La storia ci insegna che le azioni delle imprese nella crisi lasciano un segno. Penso ad esempio a Generali o a Barilla nel conflitto mondiale: aziende e manager che, nel cuore della crisi, hanno dimostrato la capacità di gestire l’incertezza e reagire secondo quello che era anche il ruolo sociale della loro azienda. Una volta superata la prova, l’organizzazione rinasce poi più forte perché ha la capacità di affrontare con maggiore legittimazione ed energia la rinascita. 

E, verso l’esterno, come cambia l’approccio che una azienda deve avere?
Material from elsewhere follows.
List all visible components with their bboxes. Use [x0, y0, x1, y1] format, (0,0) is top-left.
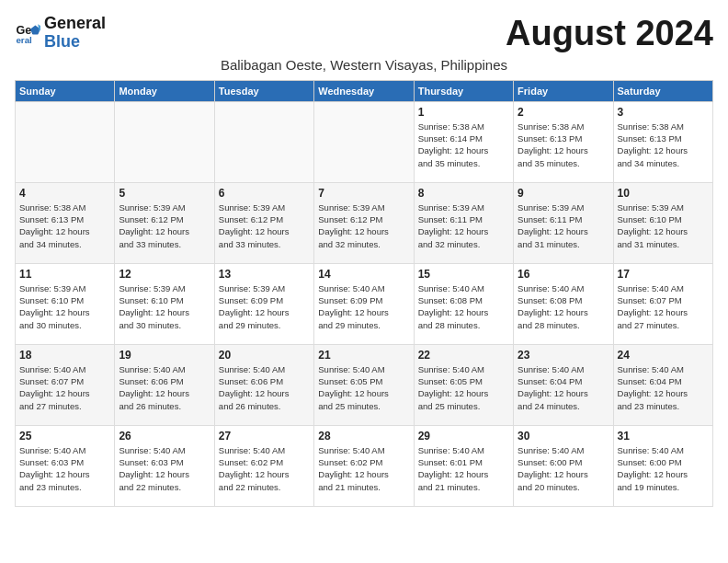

Le persone, gli stakeholder osservano i comportamenti delle aziende e comprendono se l’azienda sta facendo lo sforzo di agire in coerenza con i valori che ha professato fino a quel momento. Essere brand cittadini, capaci di prendere posizione, significa testimoniare il proprio impegno concreto rispetto a questa emergenza. Ogni azienda nell’emergenza diventa una stakeholder company. A decretare se quell’azienda supererà la crisi, e come, sono tutti gli stakeholder insieme: clienti, banche, fornitori, istituzioni pubbliche, dipendenti. Tra tutti, metterei al primo posto i clienti: i clienti tengono una azienda in movimento e cioè la tengono in vita. È essenziale, per chi può, cercare il più possibile di continuare a offrire un servizio. 
In generale i brand amici devono continuare ad essere appunto amici : un amico, nella crisi, si fa sentire, è prossimo, offre supporto, è attento ai toni e alle parole. Un messaggio efficace nel nuovo contesto può rivelarsi disfunzionale. 
Bisogna considerare il tempo presente e il vissuto delle persone. In questo momento le persone sono a casa e crescono gli ascolti della tv. I consumatori possono essere confortati se ritrovano messaggi e brand che sono familiari. La vita deve continuare.